The research group has previously reported that adiponectin, an adipocyte-specific secreted factor, binds to the GPI-anchored protein T‑cadherin, enhances exosome production, and exerts a variety of protective effects on multiple organs. While T‑cadherin has been known to regulate intracellular signaling in cancer cells and neurons, its role in cells and tissues of metabolic organs has remained unclear.
In this study, the research group clarified, by using both cultured cells and mouse models, that T‑cadherin suppresses ERK signaling, accompanied by quantitative changes in membrane proteins, including a reduction in IGF‑1 receptor protein levels. Furthermore, in mice genetically engineered to completely lack T‑cadherin in all cells, isoproterenol administration or high-salt loading led to enhanced cardiac hypertrophy, accompanied by excessive ERK activation and an increase in heart weight. It was also revealed that, in mice genetically engineered to lack T‑cadherin specifically in skeletal muscle cells, the physiological muscle atrophy normally induced by fasting was less likely to occur.
These results suggest that T‑cadherin, a principal binding partner of adiponectin, in addition to its reported role in promoting exosome production, regulates intracellular signaling independently of adiponectin and contributes to the maintenance of cellular and organ homeostasis. The findings are expected to deepen the understanding of the onset mechanisms of metabolic diseases in T‑cadherin–expressing organs, including the heart and skeletal muscle, and to lead to the development of new therapeutic strategies.
Fig. 1 Regulation of intracellular signaling and organ-protective effects by T‑cadherin
Credit: NAGAO Hirofumi
Research Background
Adiponectin, an adipocyte-specific secreted factor, is known to exert protective effects on multiple organs including the vasculature, skeletal muscle, heart, and kidneys through its anti-atherogenic effect, insulin-sensitizing, and anti-inflammatory actions.
The research group has previously revealed that adiponectin binds to T‑cadherin, a GPI‑anchored protein, leads to increased exosome production and the exertion of diverse protective effects on multiple organs. The research group has also reported that adiponectin enhances T‑cadherin protein expression over the long term.

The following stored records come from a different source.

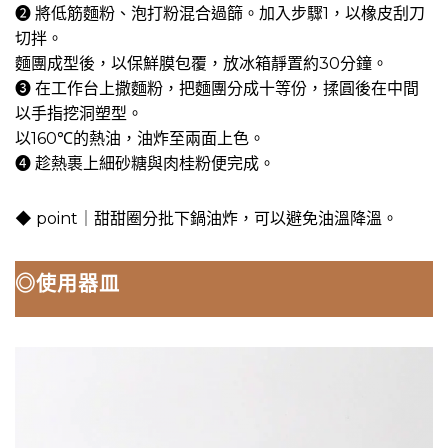
➋ 將低筋麵粉、泡打粉混合過篩。加入步驟1，以橡皮刮刀
切拌。
麵團成型後，以保鮮膜包覆，放冰箱靜置約30分鐘。
➌ 在工作台上撒麵粉，把麵團分成十等份，揉圓後在中間
以手指挖洞塑型。
以160℃的熱油，油炸至兩面上色。
➍ 趁熱裹上細砂糖與肉桂粉便完成。
◆ point｜甜甜圈分批下鍋油炸，可以避免油溫降溫。
◎使用器皿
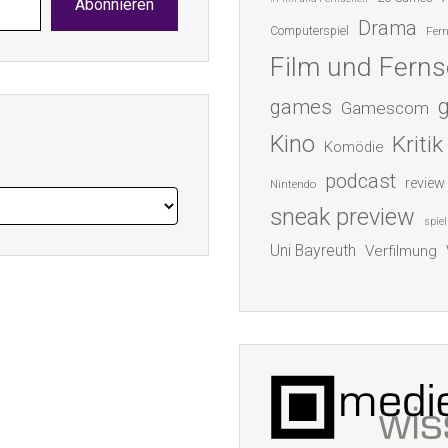
Abonnieren
Drama
Computerspiel
Fer
Film und Fern
games
Gamescom
Kino
Kritik
Komödie
podcast
review
Nintendo
sneak preview
spiel
Uni Bayreuth
Verfilmung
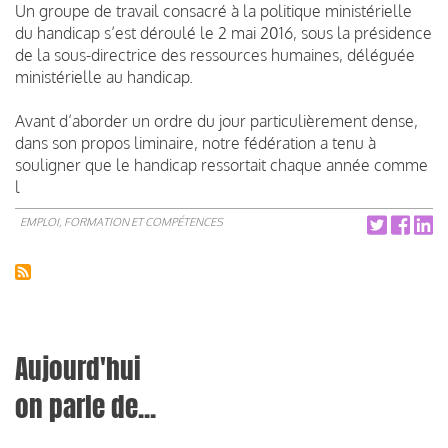
Un groupe de travail consacré à la politique ministérielle
du handicap s’est déroulé le 2 mai 2016, sous la présidence
de la sous-directrice des ressources humaines, déléguée
ministérielle au handicap.
Avant d’aborder un ordre du jour particulièrement dense,
dans son propos liminaire, notre fédération a tenu à
souligner que le handicap ressortait chaque année comme
l
EMPLOI, FORMATION ET COMPÉTENCES
Aujourd'hui
on parle de...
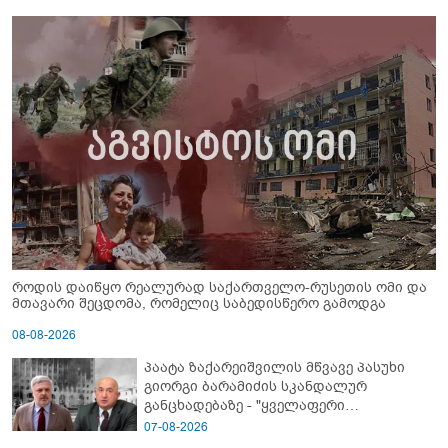
როდის დაიწყო რეალურად საქართველო-რუსეთის ომი და
მთავარი შეცდომა, რომელიც საბედისწერო გამოდგა
08-08-2026
პაატა ზაქარეიშვილის მწვავე პასუხი
გიორგი ბარამიძის სკანდალურ
განცხადებაზე - "ყველაფერი
დეტალურად ვიცი... კამანში მოკლული
07-08-2026
ქართველები მე გადმოვასვენე...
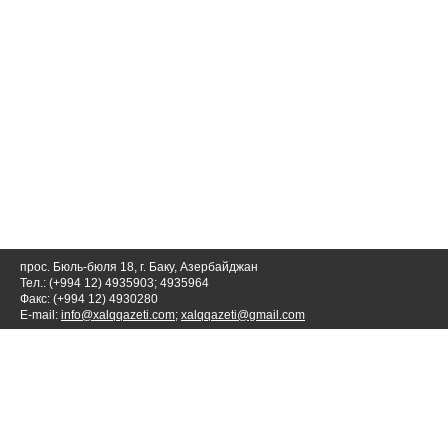
прос. Бюль-бюля 18, г. Баку, Азербайджан
Тел.: (+994 12) 4935903; 4935964
Факс: (+994 12) 4930280
E-mail:
info@xalqqazeti.com
;
xalqqazeti@gmail.com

While it has been known that reduced T‑cadherin expression in cancer cells is linked to tumor progression and poor prognosis, and T‑cadherin suppress neurite outgrowth in neurons, highlighting its role as a regulator of intracellular signaling, its function in cells of metabolic organs has remained unclear.
Research Contents
In this study, the research group clarified through proteomic analyses that T‑cadherin negatively regulates ERK signaling by modulating the abundance of membrane proteins, including the IGF‑1 receptor. This effect was observed not only in cultured cells (F2 endothelial cells and C2C12 myocytes) but also in vivo in mice.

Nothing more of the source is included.